INTRODUCTION

Background: Homocystinuria is an inherited autosomal recessive defect in methionine metabolism that is caused by a deficiency in cystathionine synthase. This defect leads to a multisystemic disorder of the connective tissue, muscles, CNS, and cardiovascular system. Homocystinuria represents a group of hereditary metabolic disorders characterized by an accumulation of homocysteine in the serum and an increased excretion of homocysteine in the urine.

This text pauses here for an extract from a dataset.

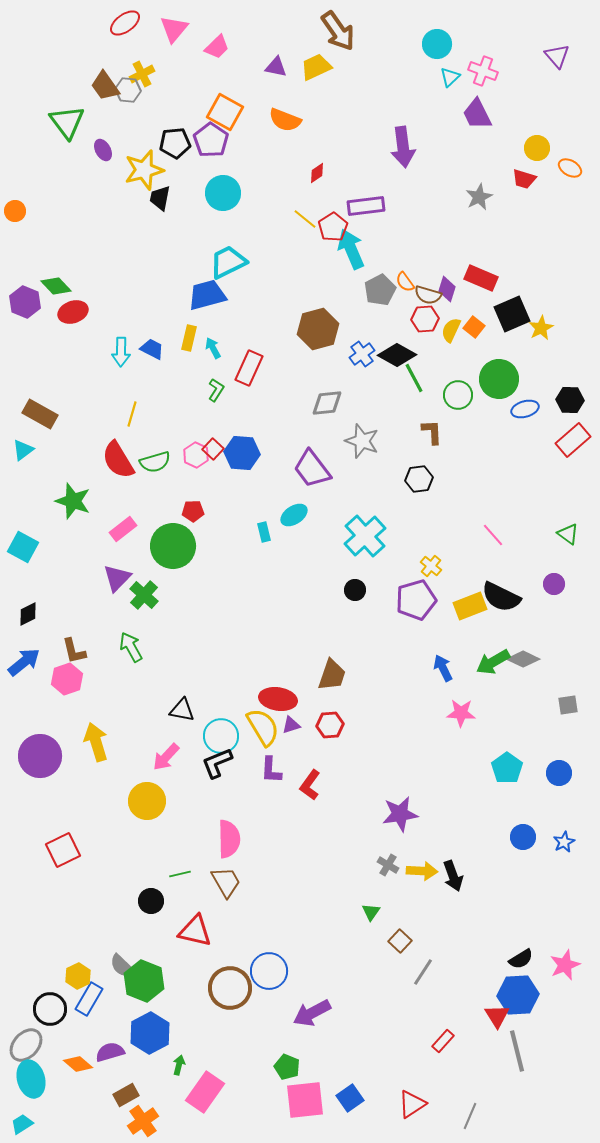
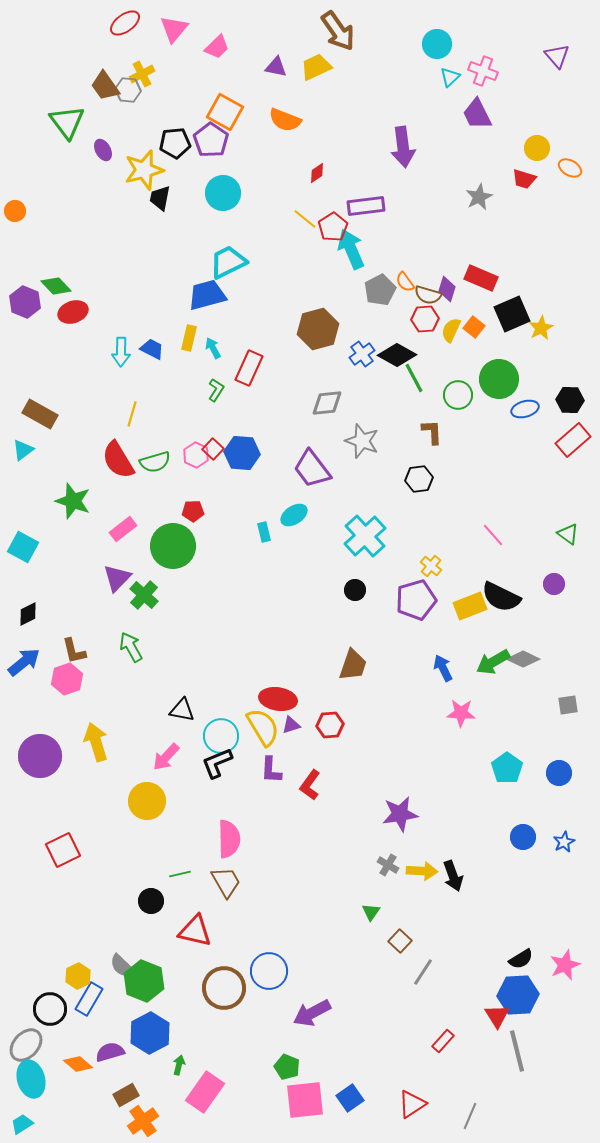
brown trapezoid at (332, 675): moved 21 px right, 10 px up
brown circle at (230, 988): moved 6 px left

In 1960, the first case of homocystinuria was reported from Northern Ireland. The patient was initially described as an unusual case of Marfan syndrome with renal abnormalities at the age of 7 years. He had recovered from acute glomerulonephritis at age 6 years and was found to be hypertensive the following year. The patient was mentally slow and thin and had fair hair, pale skin, and flushed cheeks. He had arachnodactyly, dolichostenomelia, pes cavus, a high arched palate, and bilaterally dislocated lenses. At age 10 years, the patient's urine was found to contain a large quantity of homocysteine; urinalysis results for the nitroprusside cyanide test were positive. The boy's left eye was enucleated because of a staphylococcal infection that occurred after acute pupillary-block glaucoma developed. His right lens became dislocated into the anterior chamber and had to be removed.

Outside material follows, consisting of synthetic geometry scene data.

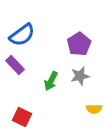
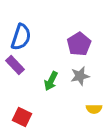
blue semicircle: moved 1 px left, 2 px down; rotated 36 degrees counterclockwise
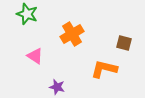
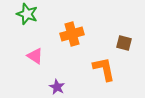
orange cross: rotated 15 degrees clockwise
orange L-shape: rotated 64 degrees clockwise
purple star: rotated 14 degrees clockwise
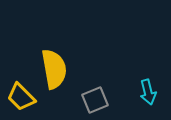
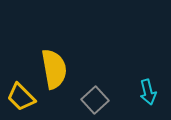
gray square: rotated 20 degrees counterclockwise
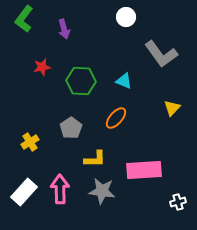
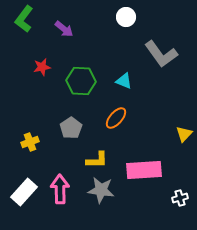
purple arrow: rotated 36 degrees counterclockwise
yellow triangle: moved 12 px right, 26 px down
yellow cross: rotated 12 degrees clockwise
yellow L-shape: moved 2 px right, 1 px down
gray star: moved 1 px left, 1 px up
white cross: moved 2 px right, 4 px up
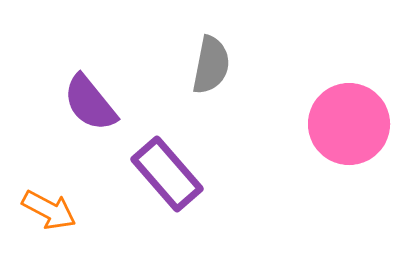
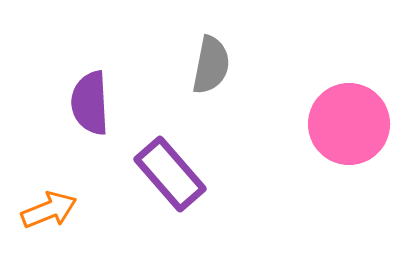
purple semicircle: rotated 36 degrees clockwise
purple rectangle: moved 3 px right
orange arrow: rotated 50 degrees counterclockwise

The patient's blood pressure readings normalized after his left kidney was removed when he was aged 13 years. Thick-walled internal arteries were noted at histologic examination. When pyridoxine supplementation was initiated at age 18 years, the patient's plasma homocysteine levels decreased below the reference range. Daily folic acid supplementation was added 1 year later because his plasma folate level was low. At the age of 20 years, the patient had a perforated duodenal ulcer. Chest pain occurred at age 27 years and recurred at age 34 years. The chest pain was considered to be angina and was successfully treated. At the age of 50 years, the patient's plasma homocysteine levels still remained low. The patient developed acute gout, which responded to indomethacin therapy.

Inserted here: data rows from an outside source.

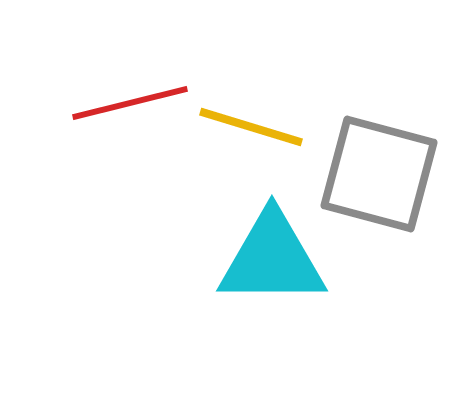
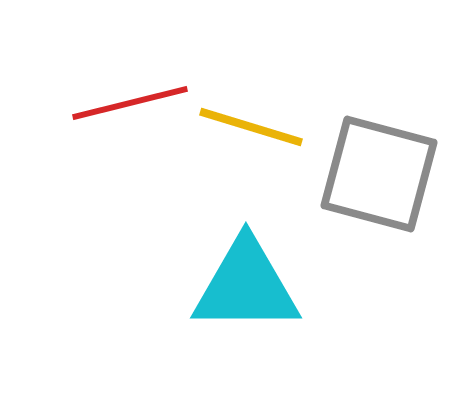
cyan triangle: moved 26 px left, 27 px down
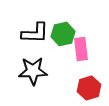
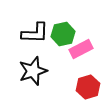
pink rectangle: rotated 70 degrees clockwise
black star: rotated 16 degrees counterclockwise
red hexagon: moved 1 px left, 1 px up
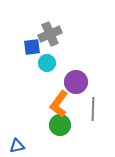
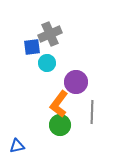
gray line: moved 1 px left, 3 px down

Pathophysiology: Homocysteine is metabolized by means of 2 pathways: remethylation and transsulfuration.

The remethylation pathway comprises 2 intersecting biochemical pathways and results in the transfer of a methyl group (CH₃) to homocysteine from methylcobalamin, which receives its methyl group from S-adenosylmethionine (SAM); from 5-methyltetrahydrofolate, an active form of folic acid; or from betaine (trimethylglycine). Methionine can then be used to produce SAM, the body's universal methyl donor, which participates in several other key metabolic pathways, including the methylation of DNA and myelin.

The transsulfuration pathway of methionine/homocysteine degradation produces the amino acids cysteine and taurine. This pathway is dependent on the adequate intake of vitamin B-6 and the hepatic conversion of vitamin B-6 into its active form, pyridoxal-5'-phosphate (P5P). The amino acid serine, which is a downline metabolite generated from betaine via the homocysteine remethylation pathway is another necessary step.

Folate and vitamin B-12 are required for the remethylation of homocysteine to methionine. Findings from experimental studies have indicated that thyroid hormones affect folate metabolism. The observation that methylenetetrahydrofolate reductase is increased in hyperthyroidism and decreased in hypothyroidism may be relevant to the relationship between plasma homocysteine levels and the patient's thyroid status.

Women tend to have lower basal levels of homocysteine than do men, and neither contraceptives nor hormone replacement therapy seems to significantly alter the levels. Homocysteine concentrations are higher in postmenopausal women than in premenopausal women.

On the basis of the type of homocystinuria, the following 3 nosologic units are distinguished: (1) Homocystinuria can be caused by the deficiency of cystathionine synthase. This is the classic form. The gene for this deficiency is located on chromosomal band 21q22.3. This unit includes the following forms: vitamin B-6 sensitivity (1.5% enzymatic activity), vitamin B-6 resistance (0% enzymatic activity), an intermediate variant, and a benign variant. (2) Homocystinuria can be caused by insufficient vitamin B-12 synthesis resulting from a defect in the remethylation of homocysteine to methionine: Methylmalonic aciduria is present. (3) Homocystinuria can be caused by a deficiency in methylenetetrahydrofolate reductase. The methionine level is in the reference range.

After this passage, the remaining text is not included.